Bastille Day is regarded as a key moment in making France the democratic nation that it is today. Back on 14 July 1789, an angry mob of Frenchmen, tired of the rule of their king, stormed a prison to get weapons and free prisoners. The incident famously marked the start of the French Revolution which infamously led to the deaths of Louis XVI and Marie Antoinette.
Today, Bastille Day is a celebration of France’s independence. The day is celebrated with an incredible military parade in Paris as well as communal meals, dances, parties and fireworks. However, there are a few bizarre facts about this popular day that many may not know about – Air France shares some insight:
While the day famously signifies the start of the French Revolution, the truth of the matter is that the mob who stormed the Bastille looking to free prisoners found just seven prisoners inside. Interestingly, this included four counterfeiters, two mentally ill people, and one man who was sent to prison by his own family for allegedly engaging in “perverse” sexual practices.
While the uprising on the Bastille certainly represented a momentous occasion in France’s political history, the attack on the fortress was not just symbolic. The attack on the Bastille was decided after a group of revolutionaries marched to the Hôtel des Invalides where they looted around 3000 firearms and five cannons. However, the ammunition they stole was useless without gunpowder. As luck would have it, the gunpowder was stored in the Bastille.
Months after the fateful uprising on 14 July 1789, it was decided that the Bastille would be destroyed. Today, only a few stone foundations from the original structure still exist. These can be found on Boulevard Henri IV in Paris. However, another original artefact from the Bastille can be found across the pond. In 1790, a year after the uprising, Marquis de la Fayette sent the Bastille’s original key to George Washington. Today, the key can be seen in the former American president’s house in Mount Vernon.
A month before the uprising, King Louis XVI realised that France was badly in need of financial reforms. Instead of cutting down on his lavish lifestyle, he looked to an assembly of “estates” of the French people—the nobles, the clergy, and the commons—to fix the problem. However, talks didn’t go as smoothly as he had hoped and King Louis ultimately decided to lock the people’s representatives (the commons) out of the room. The people’s representatives then found an empty indoor tennis court which they used to convene and wrote up the “Tennis Court Oath.” This proved to be a turning point in France’s political history and the people’s representative vowed to continue to meet wherever and whenever until France had a written constitution.

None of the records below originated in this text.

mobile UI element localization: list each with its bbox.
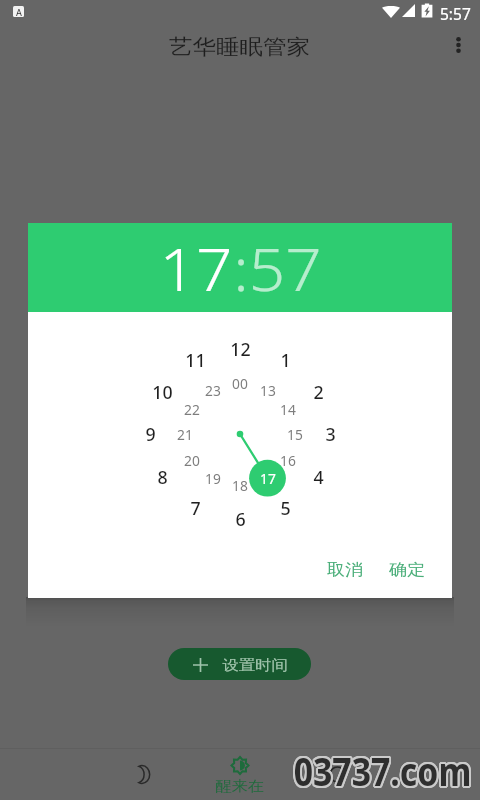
- staticText: 2: [313, 380, 324, 404]
- staticText: 5: [280, 496, 291, 520]
- staticText: 12: [230, 337, 251, 361]
- staticText: 8: [157, 465, 168, 489]
- staticText: 03737.com: [294, 742, 473, 796]
- staticText: 03737.com: [293, 744, 471, 798]
- staticText: 1: [280, 348, 291, 372]
- staticText: 20: [184, 451, 200, 470]
- staticText: 03737.com: [293, 745, 471, 799]
- staticText: 艺华睡眠管家: [169, 34, 310, 60]
- staticText: 03737.com: [294, 741, 473, 795]
- staticText: 7: [190, 496, 201, 520]
- staticText: 03737.com: [292, 743, 470, 797]
- staticText: 14: [280, 400, 296, 419]
- staticText: 9: [145, 422, 156, 446]
- button[interactable]: Sleep: [94, 748, 190, 800]
- staticText: 03737.com: [294, 743, 473, 797]
- staticText: 03737.com: [293, 741, 471, 795]
- staticText: 18: [232, 476, 248, 495]
- staticText: 设置时间: [222, 656, 288, 674]
- other: Sleep: [134, 765, 150, 784]
- button[interactable]: 醒来在: [192, 748, 288, 800]
- staticText: 取消: [327, 560, 363, 580]
- staticText: 22: [184, 400, 200, 419]
- staticText: 10: [152, 380, 173, 404]
- staticText: 03737.com: [293, 742, 471, 796]
- staticText: 03737.com: [294, 745, 473, 799]
- staticText: 03737.com: [292, 744, 470, 798]
- staticText: A: [16, 6, 22, 17]
- staticText: 5:57: [440, 3, 471, 24]
- staticText: 13: [260, 381, 276, 400]
- staticText: 03737.com: [292, 742, 470, 796]
- staticText: 03737.com: [294, 743, 472, 797]
- button[interactable]: More options: [434, 20, 480, 68]
- staticText: 03737.com: [294, 744, 472, 798]
- staticText: 03737.com: [294, 744, 473, 798]
- staticText: 03737.com: [294, 745, 472, 799]
- staticText: 03737.com: [294, 742, 472, 796]
- button[interactable]: 设置时间: [168, 648, 311, 680]
- staticText: 16: [280, 451, 296, 470]
- staticText: 03737.com: [293, 743, 471, 797]
- staticText: 19: [205, 469, 221, 488]
- staticText: 17: [160, 229, 233, 308]
- staticText: 03737.com: [295, 744, 474, 798]
- staticText: 确定: [389, 560, 425, 580]
- staticText: 03737.com: [294, 741, 472, 795]
- staticText: 15: [287, 425, 303, 444]
- staticText: 17: [260, 469, 276, 488]
- staticText: 00: [232, 374, 248, 393]
- button[interactable]: Settings: [289, 748, 385, 800]
- staticText: :57: [233, 229, 322, 308]
- button[interactable]: 确定: [380, 552, 434, 588]
- button[interactable]: 取消: [318, 552, 371, 588]
- staticText: 6: [235, 507, 246, 531]
- staticText: 4: [313, 465, 324, 489]
- staticText: 23: [205, 381, 221, 400]
- staticText: 21: [177, 425, 193, 444]
- staticText: 11: [185, 348, 206, 372]
- staticText: 03737.com: [295, 742, 474, 796]
- staticText: 3: [325, 422, 336, 446]
- staticText: 醒来在: [215, 777, 265, 795]
- other: Settings: [329, 766, 346, 783]
- staticText: 03737.com: [295, 743, 474, 797]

France didn’t celebrate their independence formally until 1880 when the French senate decided to look into a national holiday. While 14 July came up as a serious contender for the day, conservatives considered the storming of the Bastille to be too violent and bloody of a day to commemorate. Politicians then suggested 4 August, the day the country’s feudal system was finally abolished as well as 21 September, the anniversary of the first French republic. The senate ultimately decided on 14 July as the day also marked the Fête de la Fédération – which the country celebrated one year later in 1790. Unlike the violent uprising that became Bastille Day, this day represented the changes that France had seen over the past year and the positive impact the revolution had on the country.